◆ PROBLEM DETAILS ◆
Identify, in the records below, every line where the string "cosas" appears, and copy each such line.

*** AVAILABLE DATA ***

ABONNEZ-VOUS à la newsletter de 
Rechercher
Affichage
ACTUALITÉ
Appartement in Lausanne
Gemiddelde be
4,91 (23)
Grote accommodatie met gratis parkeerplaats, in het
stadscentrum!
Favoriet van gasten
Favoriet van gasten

***
*** AVAILABLE DATA ***

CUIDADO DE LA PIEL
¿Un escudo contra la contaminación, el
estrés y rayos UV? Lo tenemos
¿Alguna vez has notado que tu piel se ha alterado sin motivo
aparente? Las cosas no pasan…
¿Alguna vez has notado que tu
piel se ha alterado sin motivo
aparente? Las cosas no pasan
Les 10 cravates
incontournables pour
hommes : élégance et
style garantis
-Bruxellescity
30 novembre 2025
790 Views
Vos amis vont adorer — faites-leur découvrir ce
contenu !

***

◆ TASK ANSWER ◆
aparente? Las cosas no pasan…
aparente? Las cosas no pasan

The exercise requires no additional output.